Markt
15.05.2017

Landwirte nehmen Herausforderung Klimaschutz an

Niedersachsens Landwirte wollen einen Beitrag zum Klimaschutz leisten, dieser muss sich nach Einschätzung des Landvolkes Niedersachsen aber im europäischen und internationalen Kontext bewegen. „Wir müssen das Thema global behandeln“, sagt Dr. Holger Hennies vom Landvolk Niedersachsen.
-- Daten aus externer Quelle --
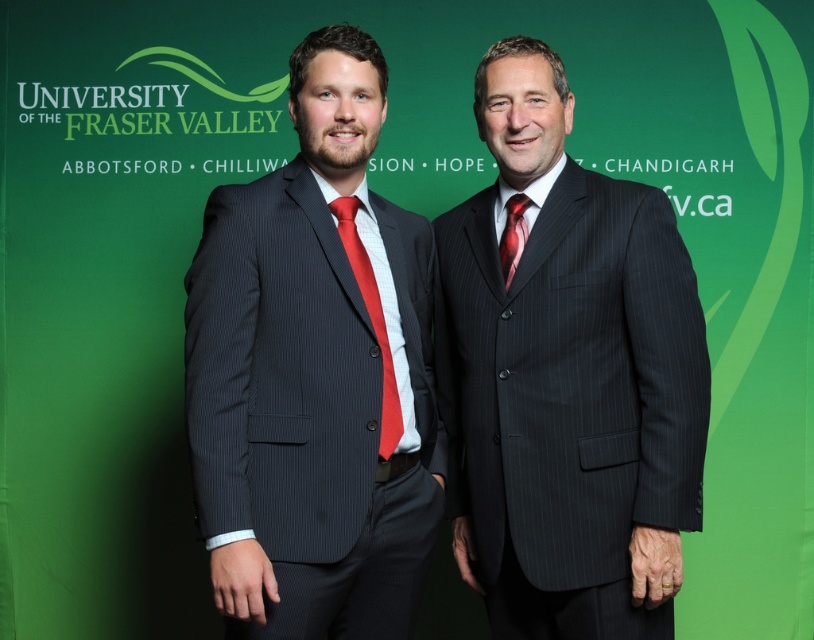 Question: Which of the following is the farthest from the observer?

Choices:
 (A) (374, 260)
 (B) (514, 273)
 (C) (346, 204)
 (D) (506, 220)

Answer: (D)

Question: Which is farther from the matte pinstripe suit at center?

Choices:
 (A) dark pinstripe suit at center
 (B) shiny silk tie at center
 (C) red silk tie at center

Answer: (B)

Question: In this image, where is matte pinstripe suit at center located relative to red silk tie at center?

Choices:
 (A) left
 (B) right

Answer: (A)

Question: Which object is positioned closest to the shiny silk tie at center?

Choices:
 (A) red silk tie at center
 (B) dark pinstripe suit at center

Answer: (B)

Question: Can you confirm if red silk tie at center is smaller than shiny silk tie at center?

Choices:
 (A) no
 (B) yes

Answer: (A)

Question: Is matte pinstripe suit at center to the left of red silk tie at center from the viewer's perspective?

Choices:
 (A) yes
 (B) no

Answer: (A) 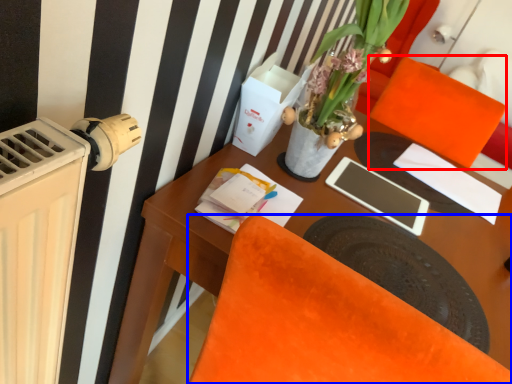 Question: Which object appears closest to the camera in this image, armchair (highlighted by a red box) or chair (highlighted by a blue box)?

Choices:
 (A) armchair
 (B) chair

Answer: (B) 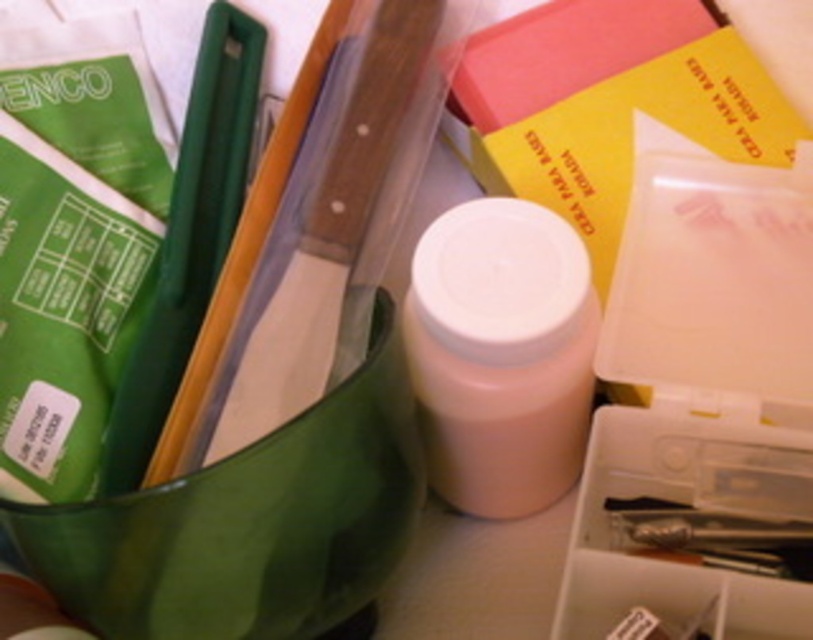 Can you confirm if white plastic container at center-right is positioned to the left of white matte bottle at center?

In fact, white plastic container at center-right is to the right of white matte bottle at center.

Based on the photo, is white plastic container at center-right smaller than white matte bottle at center?

No.

Does point (575, 636) lie in front of point (524, 346)?

No, it is behind (524, 346).

Identify the location of white plastic container at center-right. (701, 392). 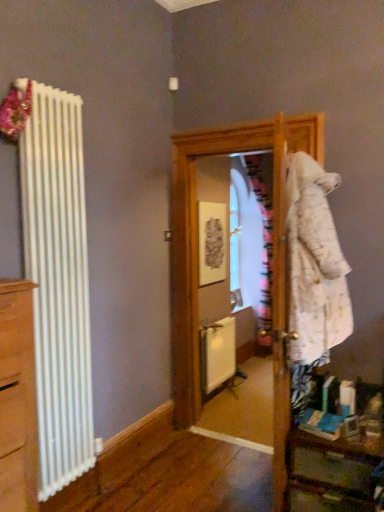 The image size is (384, 512). What do you see at coordinates (333, 453) in the screenshot?
I see `wooden table at lower right` at bounding box center [333, 453].

Where is `wooden table at lower right`? The image size is (384, 512). wooden table at lower right is located at coordinates (333, 453).

You are a GUI agent. You are given a task and a screenshot of the screen. Output one action in this format:
    pyautogui.click(x=<x>, y=<y>)
    Task: Click on the wooden table at lower right
    This screenshot has width=384, height=512.
    Given the screenshot: What is the action you would take?
    pyautogui.click(x=333, y=453) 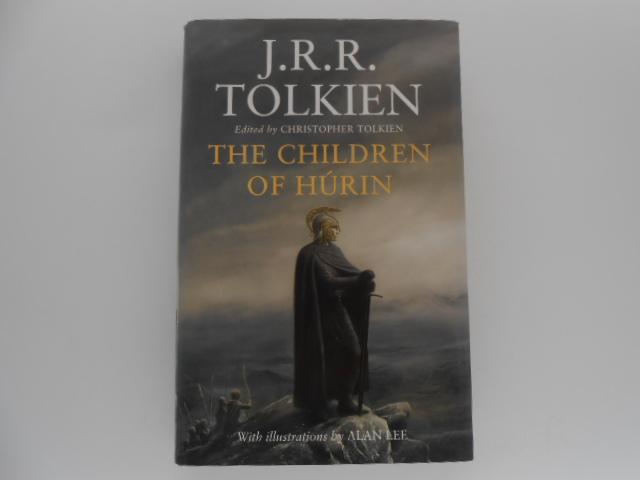 Where is `robe`? The width and height of the screenshot is (640, 480). robe is located at coordinates (324, 312).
In einer Stellungnahme zum Niedersächsischen Klimaschutzgesetz verweist der Verband auf die großen Herausforderungen, die Landwirte zur Anpassung an den Klimawandel erbringen müssen. Er sieht die hiesige Agrarwirtschaft aber auch in einer besonderen Verantwortung, da Niedersachsen mit seinen Boden- und Klimaräumen zu den fruchtbarsten und ertragsreichsten Regionen weltweit zählt. Trotz zu erwartender Extremwetterlagen werden Niedersachsens Landwirte weiterhin eine produktive landwirtschaftliche Nutzung ihrer Flächen betreiben können. Dr. Holger Hennies als Vorsitzender des Umweltausschusses im Landvolk Niedersachsen leitet hieraus eine Verpflichtung des Landes ab, landwirtschaftliche Betriebe und deren landwirtschaftliche Nutzfläche für eine effiziente Nahrungsmittelerzeugung zu erhalten. Als Waldbesitzer und Betreiber von landesweit 1.500 Biogasanlagen würden viele Landwirte bereits heute positives zum Klimaschutz beitragen. Im Fall der Energiegewinnung und der Substitution fossiler Energieträger durch erneuerbare würde diese Leistung allerdings dem Energiesektor zugerechnet. Den Ausbau regenerativer Energien sieht das Landvolk ebenfalls als Beitrag zum Klimaschutz, solange er nicht zu Lasten landwirtschaftlicher Nutzflächen geht. Daher lehnt der Verband sowohl die Vermehrung von Waldflächen als auch den Ausbau von Fotovoltaikanlagen auf Freiflächen ab.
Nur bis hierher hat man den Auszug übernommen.